I’m not a stranger to beginning a journey. I began anew every morning and by nightfall felt lost. I cried alone in the dark. At daybreak I’d set out again. It’s a cruel circle. I’m talking about dieting. I was a self-proclaimed, out-of-the-closet diet junkie. I’ve described it as trying to stand still in the surf. It’s impossible.
Wading into the water, there will come tides and surges. There is no controlling it, only adjusting to it. And sometimes you need to let the waves carry you in or out a little bit before you find footing again.
Dieting isn’t that. Dieting is willing yourself to stand still. Most of us just end up face-planted in the sand wondering what happened. Then we wake up and try the same thing the next morning, maybe from a different spot on the beach, exclaiming over the roar of the surf that, “Today we will stand!” And expect a different result.

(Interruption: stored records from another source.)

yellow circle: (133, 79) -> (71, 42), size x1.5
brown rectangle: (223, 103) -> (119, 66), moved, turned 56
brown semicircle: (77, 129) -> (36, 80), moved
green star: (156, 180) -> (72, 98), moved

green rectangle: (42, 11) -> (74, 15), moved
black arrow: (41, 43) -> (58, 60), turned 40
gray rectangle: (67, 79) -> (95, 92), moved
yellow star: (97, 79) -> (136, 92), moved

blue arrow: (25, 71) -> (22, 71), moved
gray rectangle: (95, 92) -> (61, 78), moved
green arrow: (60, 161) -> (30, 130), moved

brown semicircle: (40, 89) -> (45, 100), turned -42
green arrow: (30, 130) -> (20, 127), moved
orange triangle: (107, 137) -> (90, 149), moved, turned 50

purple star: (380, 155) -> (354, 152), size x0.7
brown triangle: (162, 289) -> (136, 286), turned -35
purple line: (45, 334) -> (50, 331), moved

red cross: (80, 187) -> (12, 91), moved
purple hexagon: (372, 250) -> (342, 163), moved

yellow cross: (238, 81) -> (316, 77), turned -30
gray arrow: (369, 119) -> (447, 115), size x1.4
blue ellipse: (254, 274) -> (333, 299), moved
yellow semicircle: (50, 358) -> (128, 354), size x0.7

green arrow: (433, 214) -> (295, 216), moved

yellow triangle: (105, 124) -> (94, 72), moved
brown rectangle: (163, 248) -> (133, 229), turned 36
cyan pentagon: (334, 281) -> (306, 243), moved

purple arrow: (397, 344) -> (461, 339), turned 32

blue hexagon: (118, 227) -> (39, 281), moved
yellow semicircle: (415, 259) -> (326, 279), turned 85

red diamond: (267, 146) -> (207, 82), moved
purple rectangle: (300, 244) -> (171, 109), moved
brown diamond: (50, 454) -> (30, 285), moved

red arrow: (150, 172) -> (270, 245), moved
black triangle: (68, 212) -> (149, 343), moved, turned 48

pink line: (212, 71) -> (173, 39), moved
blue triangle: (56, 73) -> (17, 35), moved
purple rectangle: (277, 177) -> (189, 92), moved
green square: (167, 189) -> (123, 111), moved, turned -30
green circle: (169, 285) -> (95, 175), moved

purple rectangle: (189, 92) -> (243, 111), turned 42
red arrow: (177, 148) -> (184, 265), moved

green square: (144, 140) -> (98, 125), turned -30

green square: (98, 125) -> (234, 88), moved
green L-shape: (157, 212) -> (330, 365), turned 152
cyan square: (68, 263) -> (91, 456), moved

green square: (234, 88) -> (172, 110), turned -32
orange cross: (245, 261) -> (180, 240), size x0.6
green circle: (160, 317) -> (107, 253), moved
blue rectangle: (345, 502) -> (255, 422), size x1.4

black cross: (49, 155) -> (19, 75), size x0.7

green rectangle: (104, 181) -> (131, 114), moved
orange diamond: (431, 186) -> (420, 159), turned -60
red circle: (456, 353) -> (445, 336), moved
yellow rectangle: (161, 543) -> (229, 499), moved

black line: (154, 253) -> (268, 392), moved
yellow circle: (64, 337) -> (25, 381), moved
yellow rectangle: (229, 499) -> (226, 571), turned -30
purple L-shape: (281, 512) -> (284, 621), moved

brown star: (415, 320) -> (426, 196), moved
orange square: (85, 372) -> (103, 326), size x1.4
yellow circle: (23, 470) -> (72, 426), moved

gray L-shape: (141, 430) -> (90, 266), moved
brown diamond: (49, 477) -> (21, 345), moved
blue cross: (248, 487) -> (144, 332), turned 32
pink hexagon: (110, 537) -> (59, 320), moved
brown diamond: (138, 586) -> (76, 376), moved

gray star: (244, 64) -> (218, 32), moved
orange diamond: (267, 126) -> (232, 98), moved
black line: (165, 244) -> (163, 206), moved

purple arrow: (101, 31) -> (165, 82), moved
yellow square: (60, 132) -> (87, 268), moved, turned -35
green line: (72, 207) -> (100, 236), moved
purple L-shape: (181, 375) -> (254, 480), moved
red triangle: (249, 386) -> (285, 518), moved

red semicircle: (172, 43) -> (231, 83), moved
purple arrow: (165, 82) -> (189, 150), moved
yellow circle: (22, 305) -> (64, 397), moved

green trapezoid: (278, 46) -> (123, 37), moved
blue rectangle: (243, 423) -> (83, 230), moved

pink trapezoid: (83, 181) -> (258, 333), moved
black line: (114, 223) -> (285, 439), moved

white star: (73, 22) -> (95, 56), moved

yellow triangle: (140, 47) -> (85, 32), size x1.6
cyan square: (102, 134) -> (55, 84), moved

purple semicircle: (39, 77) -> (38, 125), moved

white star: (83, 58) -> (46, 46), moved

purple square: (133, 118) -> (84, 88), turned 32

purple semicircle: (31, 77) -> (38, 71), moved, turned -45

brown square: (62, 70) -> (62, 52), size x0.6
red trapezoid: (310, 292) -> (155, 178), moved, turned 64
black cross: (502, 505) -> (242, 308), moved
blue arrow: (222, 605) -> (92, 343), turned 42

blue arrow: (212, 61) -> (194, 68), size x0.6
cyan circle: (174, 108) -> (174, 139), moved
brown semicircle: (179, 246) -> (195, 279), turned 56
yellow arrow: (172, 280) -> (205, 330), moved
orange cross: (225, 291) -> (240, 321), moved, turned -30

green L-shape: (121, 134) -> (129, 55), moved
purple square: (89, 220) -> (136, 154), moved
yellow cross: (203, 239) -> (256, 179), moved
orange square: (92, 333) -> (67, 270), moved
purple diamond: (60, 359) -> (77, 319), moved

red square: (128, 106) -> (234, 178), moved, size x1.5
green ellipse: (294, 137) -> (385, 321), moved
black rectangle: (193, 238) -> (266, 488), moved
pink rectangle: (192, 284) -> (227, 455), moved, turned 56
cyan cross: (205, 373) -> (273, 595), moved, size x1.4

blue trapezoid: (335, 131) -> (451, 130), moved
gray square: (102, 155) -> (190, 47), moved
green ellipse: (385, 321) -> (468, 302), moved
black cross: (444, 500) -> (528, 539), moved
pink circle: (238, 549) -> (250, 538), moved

I’m afraid I’m mixing up my metaphors, but let’s just imagine this trail meandered somewhere along the ocean and opened up on a beach. And that’s just it! I’m not sure exactly where this trail is going to go next. But I do know it’s already taken me to some awesome overlooks and some really rough terrain.
So if you can stand the poetic metaphors, I invite you to lace up your walking shoes and join me. If you just want to sit at home and read my posts from the couch, that’s okay too. I’m not a trail expert by any means, but I am an expert on the steps I’ve taken. There are historical centers and information booths I’ll point out along the way, but if you ask me, all I can tell you about is my own experience and send pictures of the view from here.